● **Your objective**: What you return must match the listing below character for character, minus any pictures.

■ ■ ■ ■ ■ ■ ■

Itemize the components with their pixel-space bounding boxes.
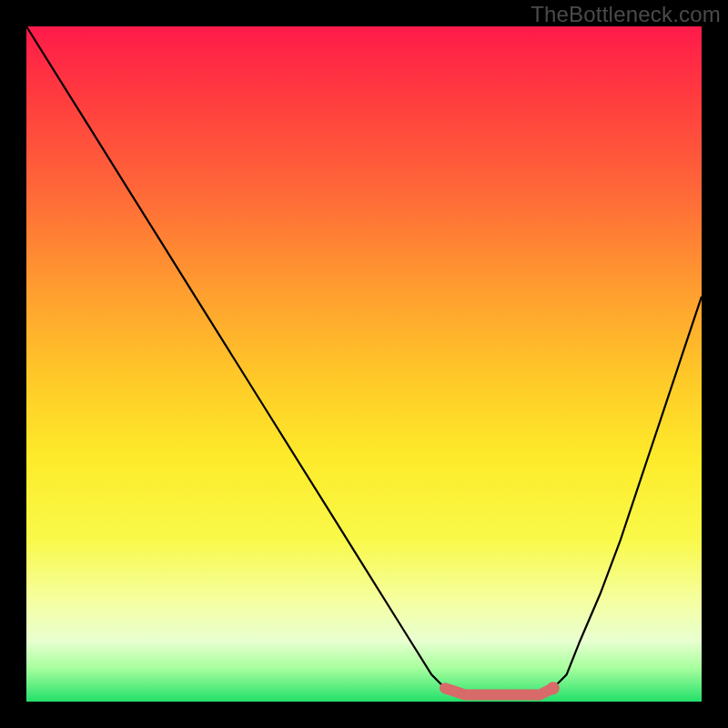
highlight-end-dot	[547, 682, 560, 694]
bottleneck-curve-path	[26, 26, 702, 695]
highlight-segment-path	[445, 688, 553, 694]
watermark-text: TheBottleneck.com	[531, 2, 721, 27]
bottleneck-curve-svg	[26, 26, 702, 702]
chart-plot-area	[26, 26, 702, 702]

■ ■ ■ ■ ■ ■ ■

● **Answer box**:
Itemize the components with their pixel-space bounding boxes.
highlight-end-dot	[547, 682, 560, 694]
bottleneck-curve-path	[26, 26, 702, 695]
highlight-segment-path	[445, 688, 553, 694]
watermark-text: TheBottleneck.com	[531, 2, 721, 27]
bottleneck-curve-svg	[26, 26, 702, 702]
chart-plot-area	[26, 26, 702, 702]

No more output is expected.